* Problem to solve *
Transcribe only the lines of the listing below from the one holding "erste Lager, das" through the one holding "dem einzigen erhaltenen", inclusive, without any change.

* Information supplied *
*** Block opens ***

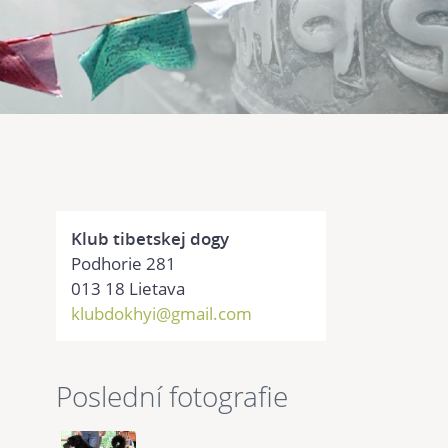
Klub tibetskej dogy
Podhorie 281
013 18 Lietava
klubdokhyi@gmail.com
Poslední fotografie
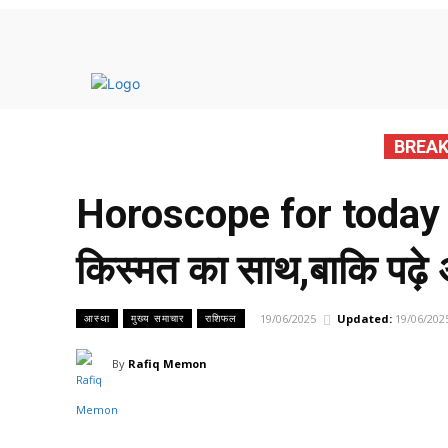
मुख्य 
BREAK
Horoscope for today 2
किस्मत का साथ,बाकि पढ़े
19/06/2025
Updated:
19/06/202
आस्था
मुख्य समाचार
राशिफल
By
Rafiq Memon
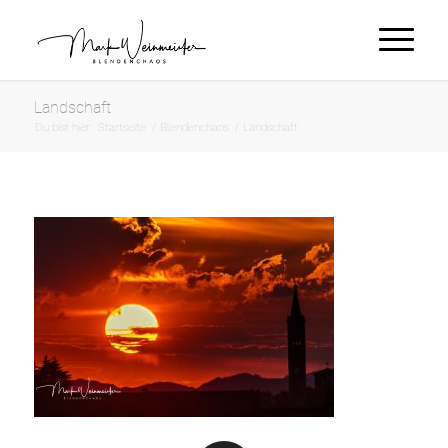
Landschaft
Du bist hier:
Startseite
/
Blendenchaos
/
Landschaft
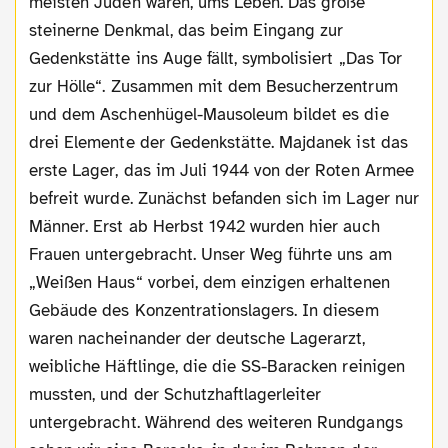
meisten Juden waren, ums Leben. Das große
steinerne Denkmal, das beim Eingang zur
Gedenkstätte ins Auge fällt, symbolisiert „Das Tor
zur Hölle“. Zusammen mit dem Besucherzentrum
und dem Aschenhügel-Mausoleum bildet es die
drei Elemente der Gedenkstätte. Majdanek ist das
erste Lager, das im Juli 1944 von der Roten Armee
befreit wurde. Zunächst befanden sich im Lager nur
Männer. Erst ab Herbst 1942 wurden hier auch
Frauen untergebracht. Unser Weg führte uns am
„Weißen Haus“ vorbei, dem einzigen erhaltenen
Gebäude des Konzentrationslagers. In diesem
waren nacheinander der deutsche Lagerarzt,
weibliche Häftlinge, die die SS-Baracken reinigen
mussten, und der Schutzhaftlagerleiter
untergebracht. Während des weiteren Rundgangs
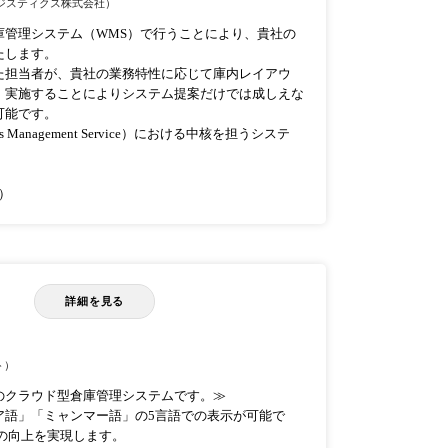
ジスティクス株式会社）
庫管理システム（WMS）で行うことにより、貴社の
たします。
た担当者が、貴社の業務特性に応じて庫内レイアウ
、実施することによりシステム提案だけでは成しえな
可能です。
Management Service）における中核を担うシステ
。
）
詳細を見る
ト）
のクラウド型倉庫管理システムです。≫
ア語」「ミャンマー語」の5言語での表示が可能で
の向上を実現します。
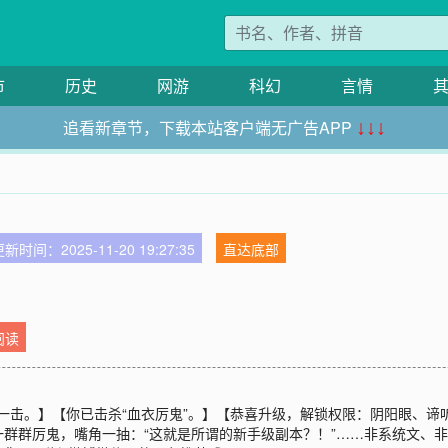
市
历史
网游
科幻
言情
追看新章节，下载本站客户端无广告APP
↓↓↓
新时间：2025-11-20 19:27:35
直达底部
阅读
致死一击。】【你已击杀“血衣厉鬼”。】【恭喜升级，解锁权限：阴阳眼、
群群厉鬼，嘴角一抽：“这就是所谓的新手级副本？！”……非系统文、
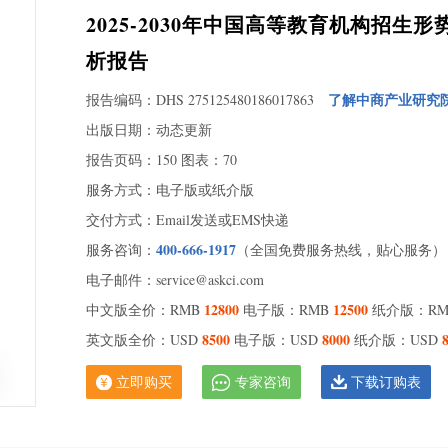
2025-2030年中国高等教育机构招
析报告
了解中商产业研究
报告编码：DHS 275125480186017863
出版日期：动态更新
报告页码：150 图表：70
服务方式：电子版或纸介版
交付方式：Email发送或EMS快递
400-666-1917
服务咨询：
（全国免费服务热线，贴心服务）
电子邮件：service@askci.com
12800
12500
中文版全价：RMB
电子版：RMB
纸介版：R
8500
8000
英文版全价：USD
电子版：USD
纸介版：USD
立即购买
专家咨询
下载订购表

*** Block closes ***

* Response below *
erste Lager, das im Juli 1944 von der Roten Armee
befreit wurde. Zunächst befanden sich im Lager nur
Männer. Erst ab Herbst 1942 wurden hier auch
Frauen untergebracht. Unser Weg führte uns am
„Weißen Haus“ vorbei, dem einzigen erhaltenen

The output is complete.